**THE PROBLEM:**
Exclude the pictures, then quote exactly the lines from the one holding "Professional removal ensures safety for" through the last line of the records.

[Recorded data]
○ ○ ○ ○ ○ ○ ○

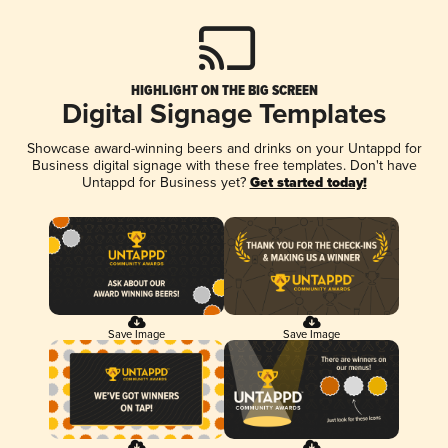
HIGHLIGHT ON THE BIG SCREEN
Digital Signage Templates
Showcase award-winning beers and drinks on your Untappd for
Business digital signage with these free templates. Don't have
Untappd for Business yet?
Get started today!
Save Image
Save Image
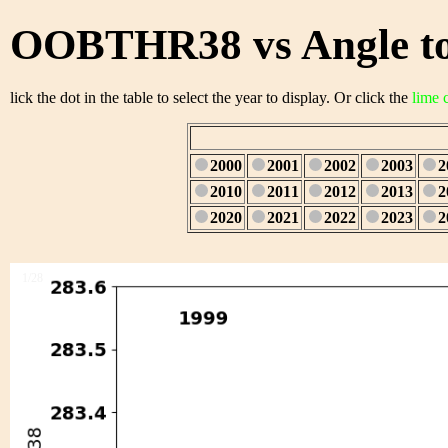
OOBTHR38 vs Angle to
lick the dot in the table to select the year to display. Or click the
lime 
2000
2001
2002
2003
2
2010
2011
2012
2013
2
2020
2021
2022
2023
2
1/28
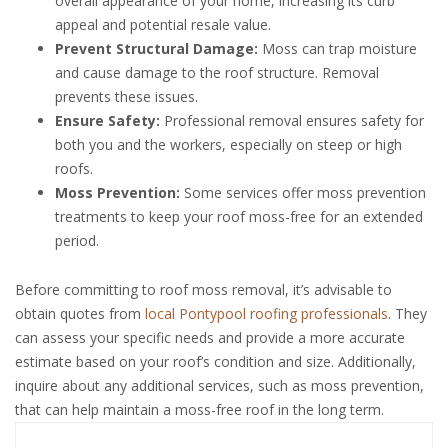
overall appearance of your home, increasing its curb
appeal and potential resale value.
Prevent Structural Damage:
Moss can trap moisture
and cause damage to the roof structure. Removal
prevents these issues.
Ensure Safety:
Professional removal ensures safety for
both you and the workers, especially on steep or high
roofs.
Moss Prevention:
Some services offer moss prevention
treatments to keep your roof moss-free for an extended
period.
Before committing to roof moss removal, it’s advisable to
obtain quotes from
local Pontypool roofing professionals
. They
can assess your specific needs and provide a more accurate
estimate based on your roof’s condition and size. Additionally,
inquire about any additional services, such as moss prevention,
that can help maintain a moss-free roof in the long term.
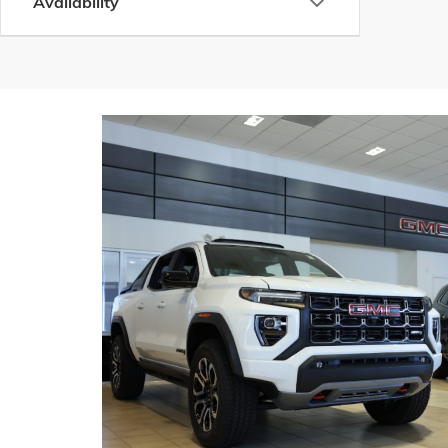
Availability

○ ○ ○ ○ ○ ○ ○

**FINISHED TASK:**
Professional removal ensures safety for
both you and the workers, especially on steep or high
roofs.
Moss Prevention:
Some services offer moss prevention
treatments to keep your roof moss-free for an extended
period.
Before committing to roof moss removal, it’s advisable to
obtain quotes from
local Pontypool roofing professionals
. They
can assess your specific needs and provide a more accurate
estimate based on your roof’s condition and size. Additionally,
inquire about any additional services, such as moss prevention,
that can help maintain a moss-free roof in the long term.
Availability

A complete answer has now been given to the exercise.